▶ **DIRECTIONS FOR THIS TASK**
Exact copy, no pictures: return all the data below as written.

=== Begin Enclosure ===

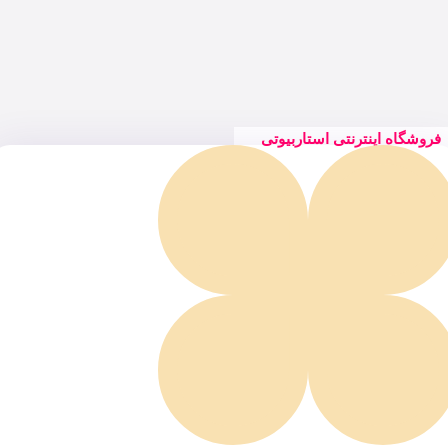
فروشگاه اینترنتی استاربیوتی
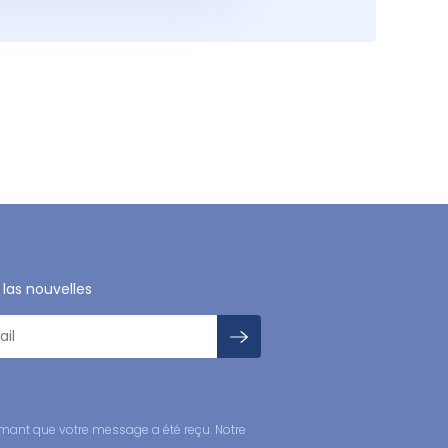
 las nouvelles
mant que votre message a été reçu. Notre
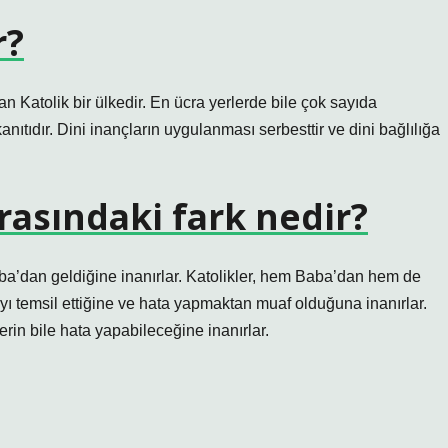
r?
an Katolik bir ülkedir. En ücra yerlerde bile çok sayıda
ıtıdır. Dini inançların uygulanması serbesttir ve dini bağlılığa
rasındaki fark nedir?
aba’dan geldiğine inanırlar. Katolikler, hem Baba’dan hem de
’yı ​​temsil ettiğine ve hata yapmaktan muaf olduğuna inanırlar.
in bile hata yapabileceğine inanırlar.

=== End Enclosure ===

▶ **SOLUTION FOR THIS TASK**
فروشگاه اینترنتی استاربیوتی
 las nouvelles
mant que votre message a été reçu. Notre
r?
an Katolik bir ülkedir. En ücra yerlerde bile çok sayıda
ıtıdır. Dini inançların uygulanması serbesttir ve dini bağlılığa
rasındaki fark nedir?
aba’dan geldiğine inanırlar. Katolikler, hem Baba’dan hem de
’yı ​​temsil ettiğine ve hata yapmaktan muaf olduğuna inanırlar.
in bile hata yapabileceğine inanırlar.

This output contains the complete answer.